One key engine of growth has been finance. Mondragón created a cooperative bank that has helped fund the creation of newly formed cooperatives in the movement, in addition to aiding existing ones. Despite initial efforts to keep every aspect of the corporation local, Mondragón felt it necessary to spread their labour force in the face of global competition: the cooperatives now own factories or other companies in Vietnam, Chile, Russia and Morocco. Thus, the expansion means that more than half of the current total 80,000 Mondragón workforce are not now members of a cooperative, leading critics to question the on-going fairness and sustainability of the model.

Nevertheless, this is a remarkable success story for the cooperative movement and demonstrates that it can be scaled up well beyond cottage industry scale.

Local Currencies: The Lewes Model

The Sussex town of Lewes has taken a bold step: in 2008, it introduced its own currency, the Lewes Pound.

The Lewes Pound does not replace the Pound Sterling; it operates alongside it. The objective is to strengthen the local economy by spending locally.

The Lewes Pound operates using a simple model:

  • Lewes Pounds (LPs) can be bought and sold at issuing points in the community. People can also get Lewes Pounds by asking for them in their change when they make a cash transaction.
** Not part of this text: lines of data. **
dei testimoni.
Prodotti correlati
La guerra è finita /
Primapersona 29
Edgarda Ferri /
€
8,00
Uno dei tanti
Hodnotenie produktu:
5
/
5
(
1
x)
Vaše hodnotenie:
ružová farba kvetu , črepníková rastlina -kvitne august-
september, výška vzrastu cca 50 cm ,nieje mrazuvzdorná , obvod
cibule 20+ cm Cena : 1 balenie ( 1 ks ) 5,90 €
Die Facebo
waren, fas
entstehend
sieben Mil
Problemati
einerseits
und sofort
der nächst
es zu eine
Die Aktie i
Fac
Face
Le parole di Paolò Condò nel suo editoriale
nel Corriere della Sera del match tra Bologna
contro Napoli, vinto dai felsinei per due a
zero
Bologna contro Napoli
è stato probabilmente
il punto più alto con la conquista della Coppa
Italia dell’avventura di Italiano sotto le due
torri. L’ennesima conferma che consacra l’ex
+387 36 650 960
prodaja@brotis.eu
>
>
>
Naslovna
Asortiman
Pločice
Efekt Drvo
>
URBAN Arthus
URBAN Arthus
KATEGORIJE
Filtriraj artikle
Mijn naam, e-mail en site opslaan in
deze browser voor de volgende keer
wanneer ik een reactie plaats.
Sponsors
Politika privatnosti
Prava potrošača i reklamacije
The Lewes Pound is issued at parity with Sterling, i.e. 1 Lewes Pound is worth 1£ sterling.
  • Citizens and traders can use their LPs to pay for any transaction with an outlet that accepts the LP.
  • Once traders have LPs in their tills, they can give them back as change, use them to pay their suppliers or employees, use them for their personal transactions or trade them back at an issuing point.

Twelve years later, the Lewes Pound is accepted by many local traders – and this is what gives it value to consumers. Once a consumer has Lewes pounds in their purse, they are incentivised to spend it locally. There is an obvious economic effect; and a less obvious environmental effect in that local products, by definition, do not have to be transported over very large distances to reach consumers.

*                              *                            *

All three of these examples show that it is possible, even locally, to challenge ideas that might be seen as fixed nationally, globally or even by cast-iron laws of economics. Who would have thought that procuring other than from the cheapest source might make economic sense? Who would have thought that a business model which deviates so much from accepted practice could succeed at scale? Who would have thought that a small town could benefit from having its own currency, which is not even legal tender?

In all three cases, the only real barrier to action was that we have been told that this sort of idea makes no sense. Once we question that received wisdom, we begin to see the possibilities.